ワコムは2009年12月26日、年末の商戦期に合わせて、ビックカメラ池袋本店パソコン館にて自社のタブレットを使用した似顔絵イベントを開いた。イベントには子どもを連れた来店者が多く参加し、完成した似顔絵に満足そうな表情をみせた。

 ワコムは、タブレットの楽しさや面白さ、優位性を伝えることを目的に、量販店にプロの似顔絵師を招き、同社のタブレットを使って来店者の似顔絵を描いてプレゼントするというイベントを打っている。最初に開催したのは10年以上前のこと。2、3年ほど実施し、しばらく実施しない時期が続いたが、3年ほど前から再度、精力的に行うようになった。

 「人はみんな絵を描きたい、絵を見たいもの。タブレットは、本人が描いて、また描いている様子を見て盛り上がれる、人を集めることができるユニークな製品。これは他の周辺機器にはない強みだ」と、営業本部・流通営業部・ジェネラルマネージャーの米嶋貢氏は語る。

 似顔絵イベントは「量販店としても販売促進に繋がる」(ビックカメラ 広報・IR部 グループ広報 田村真由美主任)ことから、量販店側から開催を頼まれるケースも多い。現在ではワコムの営業が企画するだけでなく、量販店側から要望を受けて、夏と冬の商戦期に集中して東京、名古屋、大阪など各地域の店舗で実施している。

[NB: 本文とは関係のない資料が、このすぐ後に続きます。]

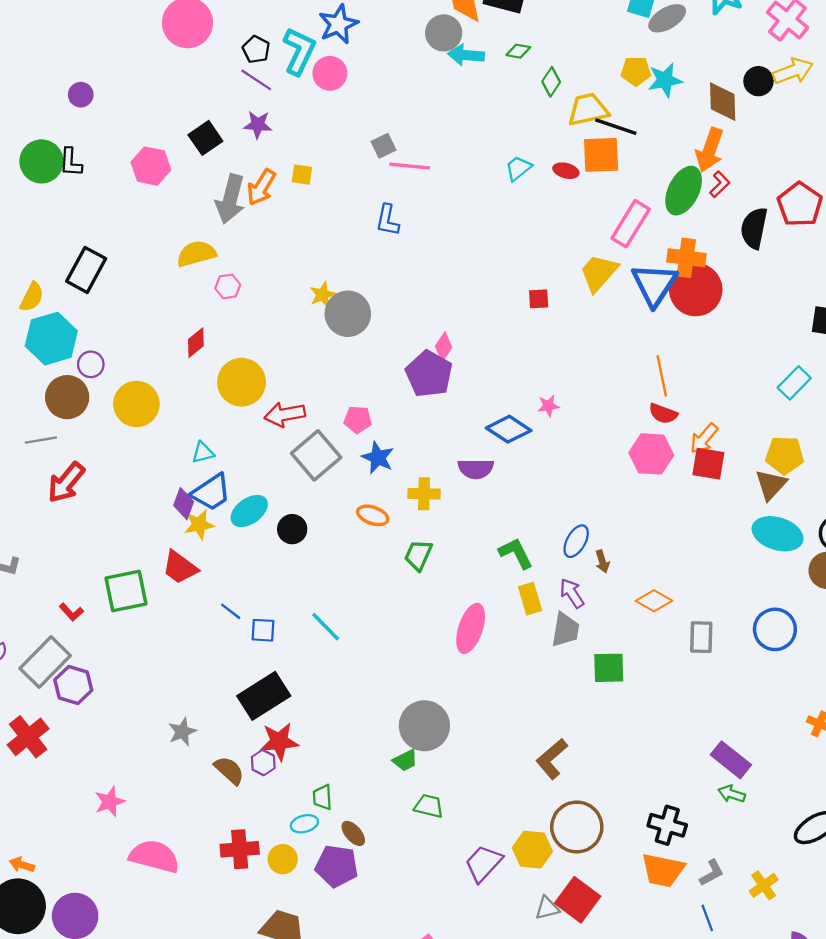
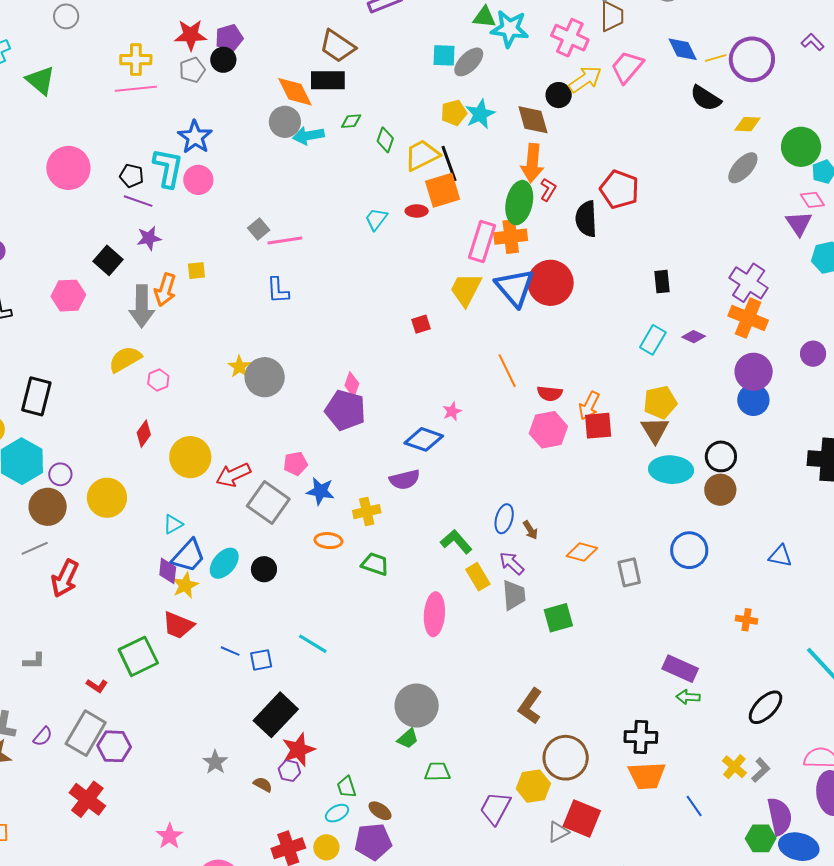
black line: (616, 127) -> (449, 163), turned 66
orange cross: (686, 258) -> (511, 237), moved
orange line: (662, 376) -> (507, 371), moved
green trapezoid: (418, 555) -> (375, 564), turned 100
brown semicircle: (229, 770) -> (263, 784), size x0.7
gray L-shape: (712, 873) -> (761, 770), moved

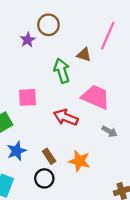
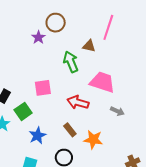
brown rectangle: (49, 156) -> (70, 130), moved

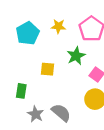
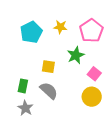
gray semicircle: (61, 113) -> (49, 91), moved
gray star: (36, 114) -> (25, 108), moved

それぞれの特徴を捉えた似顔絵。日付けと名前入りで印刷してくれる

 2009年12月26日は、11時半から19時にかけてビックカメラ池袋本店パソコン館でイベントを開催した。似顔絵は1人15分ほどかけて丁寧に描くため、1日に対応できるのは22人ほど。「この日も予約で埋まり、断らなくてはならない場面もあった」(営業本部・流通営業部・流通営業Gr.の塩川浩章氏)という。

 また、会場の背後に大きなモニタを設置し、描いている画面が見えるため、通りすがりの来店者も覗き込むようにして集まってくる。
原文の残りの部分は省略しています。